[Records contained in a dataset]
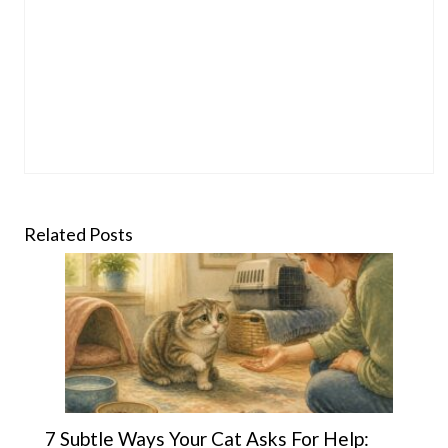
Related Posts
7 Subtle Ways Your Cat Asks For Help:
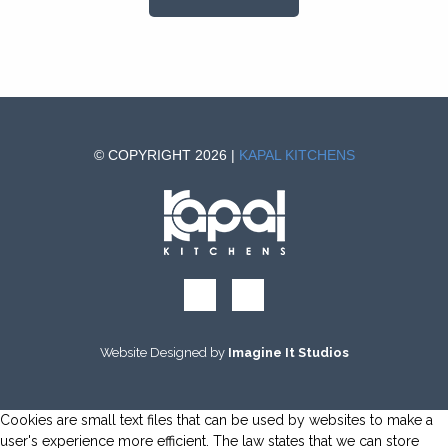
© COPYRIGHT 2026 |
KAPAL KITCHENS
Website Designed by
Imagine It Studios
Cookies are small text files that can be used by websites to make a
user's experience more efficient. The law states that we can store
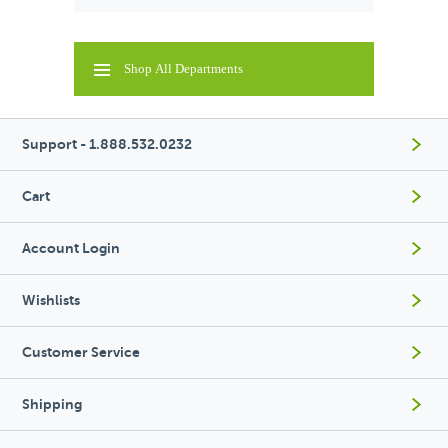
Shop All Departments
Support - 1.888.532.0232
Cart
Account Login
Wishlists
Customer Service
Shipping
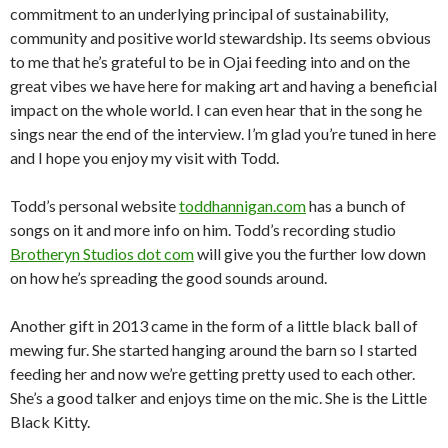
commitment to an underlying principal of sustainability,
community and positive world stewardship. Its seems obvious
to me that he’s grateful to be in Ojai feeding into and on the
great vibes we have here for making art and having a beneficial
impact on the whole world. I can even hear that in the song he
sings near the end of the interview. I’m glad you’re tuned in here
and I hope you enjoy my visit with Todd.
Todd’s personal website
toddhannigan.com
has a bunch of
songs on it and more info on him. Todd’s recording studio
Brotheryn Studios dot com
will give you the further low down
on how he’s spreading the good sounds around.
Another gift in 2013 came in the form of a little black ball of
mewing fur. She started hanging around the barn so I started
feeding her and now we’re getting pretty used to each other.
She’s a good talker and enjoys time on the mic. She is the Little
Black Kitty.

--

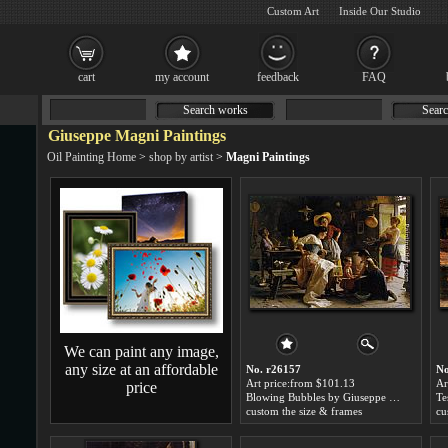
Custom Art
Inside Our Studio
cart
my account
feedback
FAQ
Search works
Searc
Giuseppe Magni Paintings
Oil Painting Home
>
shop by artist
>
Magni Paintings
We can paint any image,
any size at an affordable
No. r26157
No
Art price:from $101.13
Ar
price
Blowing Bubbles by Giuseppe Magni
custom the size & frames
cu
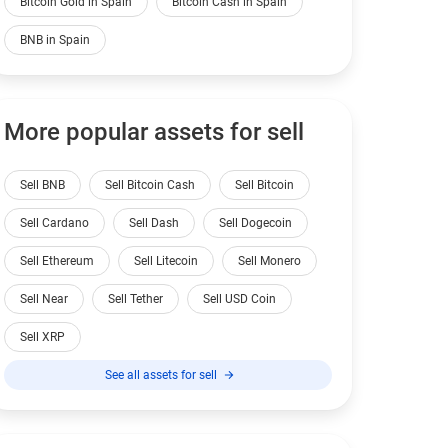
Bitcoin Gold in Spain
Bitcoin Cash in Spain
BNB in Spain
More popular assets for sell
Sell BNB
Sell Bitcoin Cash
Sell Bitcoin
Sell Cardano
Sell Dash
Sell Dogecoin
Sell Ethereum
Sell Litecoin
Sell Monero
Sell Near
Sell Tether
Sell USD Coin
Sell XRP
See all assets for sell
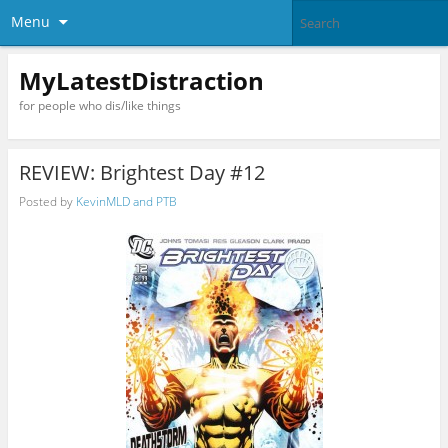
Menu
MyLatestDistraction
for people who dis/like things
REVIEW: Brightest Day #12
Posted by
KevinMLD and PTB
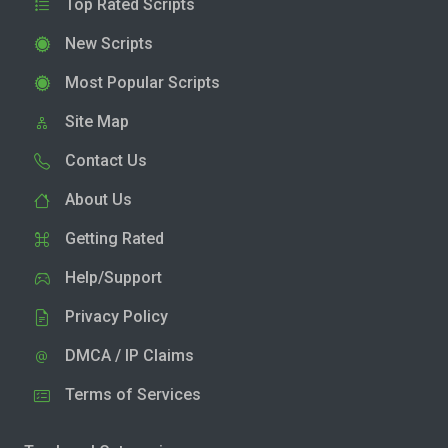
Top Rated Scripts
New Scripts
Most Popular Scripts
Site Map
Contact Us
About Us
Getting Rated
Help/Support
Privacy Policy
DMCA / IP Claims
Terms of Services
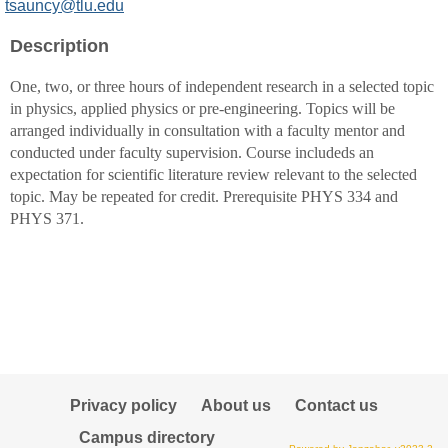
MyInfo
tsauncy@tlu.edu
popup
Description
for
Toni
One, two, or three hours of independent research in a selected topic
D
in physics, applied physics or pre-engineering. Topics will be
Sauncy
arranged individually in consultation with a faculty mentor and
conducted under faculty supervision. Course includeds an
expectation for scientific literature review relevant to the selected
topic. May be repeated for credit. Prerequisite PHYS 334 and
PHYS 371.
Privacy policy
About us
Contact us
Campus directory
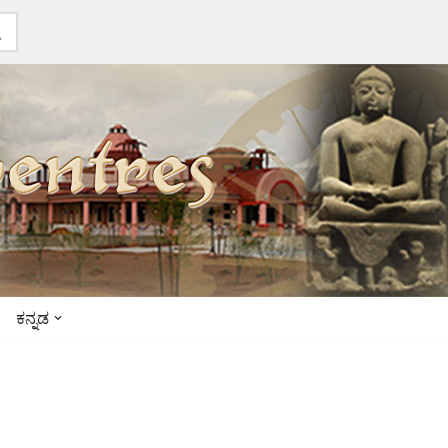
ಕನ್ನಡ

--

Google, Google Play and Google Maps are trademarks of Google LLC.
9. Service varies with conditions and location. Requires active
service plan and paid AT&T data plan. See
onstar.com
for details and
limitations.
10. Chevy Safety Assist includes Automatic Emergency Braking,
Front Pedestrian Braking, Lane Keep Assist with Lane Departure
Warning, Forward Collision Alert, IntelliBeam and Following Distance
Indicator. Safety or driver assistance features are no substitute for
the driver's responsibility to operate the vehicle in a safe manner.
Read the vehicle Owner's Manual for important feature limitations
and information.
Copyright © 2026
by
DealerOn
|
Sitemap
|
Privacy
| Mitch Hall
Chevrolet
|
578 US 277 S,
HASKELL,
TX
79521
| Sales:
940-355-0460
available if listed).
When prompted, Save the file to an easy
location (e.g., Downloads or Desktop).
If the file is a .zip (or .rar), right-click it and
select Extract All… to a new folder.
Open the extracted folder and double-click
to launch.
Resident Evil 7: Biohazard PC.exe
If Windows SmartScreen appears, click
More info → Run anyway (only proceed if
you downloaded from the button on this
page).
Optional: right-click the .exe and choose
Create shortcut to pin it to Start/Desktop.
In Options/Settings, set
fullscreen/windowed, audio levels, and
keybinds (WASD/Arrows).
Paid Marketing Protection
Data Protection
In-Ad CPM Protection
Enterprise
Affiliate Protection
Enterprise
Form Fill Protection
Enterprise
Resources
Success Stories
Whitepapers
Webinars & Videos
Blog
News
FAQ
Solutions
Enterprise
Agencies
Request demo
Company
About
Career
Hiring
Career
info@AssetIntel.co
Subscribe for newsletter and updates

## What you are asked to do
Scan the data for lines with the word "vehicle". Report only how many there are.

## Solution for this exercise
2